FreeRTOS vs Bare-metal comparision STM32

gogus wrote on Sunday, November 18, 2018:

Hello.
I am trying to compare efficiency of program written in bare-metal and based on FreeRTOS. While doing tests I noticed that functions called from tasks are executed faster than that called not from task (called before the scheduler starts).
I use STM32F429I-DISCO1 board with STM32F429ZI MCU. FreeRTOS’s configuration is generated by CubeMX. I use arm-atollic-eabi-gcc compiller which is given with Attolic TrueStudio. I turned off any optimization (-O0 flag). FreeRTOS is in version 9.0.0.
I measure function’s execution time with processor cycle count DWT->CYCCNT.

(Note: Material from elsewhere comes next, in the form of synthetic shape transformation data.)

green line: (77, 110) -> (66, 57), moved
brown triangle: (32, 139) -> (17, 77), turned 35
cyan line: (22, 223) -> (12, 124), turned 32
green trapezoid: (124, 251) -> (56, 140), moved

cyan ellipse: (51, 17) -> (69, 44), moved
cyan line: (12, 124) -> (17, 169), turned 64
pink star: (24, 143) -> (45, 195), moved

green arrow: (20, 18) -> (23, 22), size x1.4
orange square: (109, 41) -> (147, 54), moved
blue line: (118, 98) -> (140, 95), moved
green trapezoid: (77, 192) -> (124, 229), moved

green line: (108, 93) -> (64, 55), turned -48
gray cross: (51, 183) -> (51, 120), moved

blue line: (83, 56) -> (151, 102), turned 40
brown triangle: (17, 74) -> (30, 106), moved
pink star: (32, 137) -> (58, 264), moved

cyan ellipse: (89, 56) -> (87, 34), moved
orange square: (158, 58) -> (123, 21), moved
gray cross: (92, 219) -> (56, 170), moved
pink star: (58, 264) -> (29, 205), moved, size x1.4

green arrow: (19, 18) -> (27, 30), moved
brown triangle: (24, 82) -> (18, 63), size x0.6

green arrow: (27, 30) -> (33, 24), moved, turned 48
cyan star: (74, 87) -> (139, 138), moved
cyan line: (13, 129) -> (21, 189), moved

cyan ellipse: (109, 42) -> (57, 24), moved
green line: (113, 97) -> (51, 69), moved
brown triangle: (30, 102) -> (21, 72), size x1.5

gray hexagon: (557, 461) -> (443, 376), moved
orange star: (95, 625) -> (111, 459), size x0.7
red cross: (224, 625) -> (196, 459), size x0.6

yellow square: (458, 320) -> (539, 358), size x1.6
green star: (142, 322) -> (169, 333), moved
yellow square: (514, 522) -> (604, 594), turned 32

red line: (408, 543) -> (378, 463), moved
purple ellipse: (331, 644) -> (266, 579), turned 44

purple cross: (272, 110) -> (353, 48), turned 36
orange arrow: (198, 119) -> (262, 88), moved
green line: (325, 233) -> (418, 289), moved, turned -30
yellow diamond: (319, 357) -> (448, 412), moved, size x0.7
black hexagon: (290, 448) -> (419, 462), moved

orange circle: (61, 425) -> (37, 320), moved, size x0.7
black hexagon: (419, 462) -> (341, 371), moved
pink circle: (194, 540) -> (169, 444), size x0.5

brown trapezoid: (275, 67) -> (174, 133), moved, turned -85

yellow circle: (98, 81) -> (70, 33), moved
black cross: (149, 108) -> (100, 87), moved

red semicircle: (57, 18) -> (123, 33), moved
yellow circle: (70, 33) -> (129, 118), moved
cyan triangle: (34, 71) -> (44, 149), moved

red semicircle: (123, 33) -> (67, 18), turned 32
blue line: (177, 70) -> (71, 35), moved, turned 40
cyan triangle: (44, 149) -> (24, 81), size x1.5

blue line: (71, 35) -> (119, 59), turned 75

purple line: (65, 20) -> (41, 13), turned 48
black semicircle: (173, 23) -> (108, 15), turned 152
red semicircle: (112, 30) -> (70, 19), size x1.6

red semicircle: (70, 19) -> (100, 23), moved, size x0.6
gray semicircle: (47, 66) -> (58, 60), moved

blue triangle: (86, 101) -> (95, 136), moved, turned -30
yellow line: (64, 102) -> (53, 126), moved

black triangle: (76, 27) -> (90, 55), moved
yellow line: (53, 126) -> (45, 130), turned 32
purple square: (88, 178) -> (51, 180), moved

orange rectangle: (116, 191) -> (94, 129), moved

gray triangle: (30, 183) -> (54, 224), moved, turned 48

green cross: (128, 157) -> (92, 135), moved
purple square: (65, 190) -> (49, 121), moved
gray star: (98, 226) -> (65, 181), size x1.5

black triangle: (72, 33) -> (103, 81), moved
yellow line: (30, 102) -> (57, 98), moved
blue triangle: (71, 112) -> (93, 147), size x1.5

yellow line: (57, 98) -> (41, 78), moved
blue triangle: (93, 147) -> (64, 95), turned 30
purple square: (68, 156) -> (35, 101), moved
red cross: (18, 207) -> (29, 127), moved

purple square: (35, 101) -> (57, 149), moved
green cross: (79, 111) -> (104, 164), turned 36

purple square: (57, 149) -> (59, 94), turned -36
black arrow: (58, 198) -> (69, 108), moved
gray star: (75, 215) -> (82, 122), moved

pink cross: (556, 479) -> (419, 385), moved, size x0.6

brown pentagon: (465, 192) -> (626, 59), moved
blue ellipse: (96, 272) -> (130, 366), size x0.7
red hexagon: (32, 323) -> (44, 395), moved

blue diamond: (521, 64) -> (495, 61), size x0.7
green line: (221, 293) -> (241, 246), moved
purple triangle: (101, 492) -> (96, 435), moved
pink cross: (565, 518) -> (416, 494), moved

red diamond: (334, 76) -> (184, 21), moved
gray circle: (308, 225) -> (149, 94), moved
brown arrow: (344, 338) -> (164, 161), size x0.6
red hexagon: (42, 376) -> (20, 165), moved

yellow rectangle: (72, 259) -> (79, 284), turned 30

Here is my test code. I removed unnecessary code generated by CubeMX.

void foo()
{
	DWT->CYCCNT = 0;
	for(uint32_t i = 0 ;i<60000; i++){
		asm("NOP");
		asm("NOP");
		asm("NOP");
		asm("NOP");
		asm("NOP");
		asm("NOP");
		asm("NOP");
		asm("NOP");
		asm("NOP");
		asm("NOP");
		asm("NOP");
	}
	printf("%d\r\n", DWT->CYCCNT);
}

void task(void* param){
	foo();
	while(1){};
}

int main(void)
{
	CoreDebug->DEMCR |= CoreDebug_DEMCR_TRCENA_Msk;
	DWT->CTRL &= ~0x00000001;
	DWT->CTRL |= 0x00000001;
	DWT->CYCCNT = 0;

	foo();
	xTaskCreate(task, "task", 100, NULL, 3, NULL);
    vTaskStartScheduler();
    while(1){};
  }

For function foo() called from main() i get execution equal 1440909 cpu cycles.
For function foo() called from task i get execution equal 1333743 cpu cycles.

Do you have any ideas why that difference is?

PS. Sorry for my English.

rtel wrote on Sunday, November 18, 2018:

Can’t say why you notice the difference you do - but I will say what you
are doing is measuring the performance of the MCU and in no way shows
what the efficiency is of a program executing bare metal versus the same
program running in an RTOS. For example, if you are using bare metal
then you will probably be executing state machines that waste time
looking to see if a state has changed or not, or possibly polling inputs
when the input has not changed. Using the RTOS (any RTOS) you can
create a completely event driven system that enables the scheduler to
allocate CPU time to a task only when the task actually has useful work
to do (no state machines, no polling, etc.) so can get a LOT more work
done in the same number of CPU cycles - and squeeze a lot more
functionality onto the same sized MCU.

ldb wrote on Sunday, November 18, 2018:

At a guess your printf does a malloc of the internal buffer the first time its called … AKA it has nothing to do with FreeRTOS or the tasks

try two foo’s one after each other at start

foo();
foo();

I am going to guess the first one is slow, the second will match the one called from the task :slight_smile:

gogus wrote on Sunday, November 18, 2018:

Thank you for the reply. The result is the same - function called from task execute faster. No matter how many times I call foo not in task ;/
To be sure that printf function is not the reason of additional cpu cycles I saved DWT->CYCCNT to variable before calling printf.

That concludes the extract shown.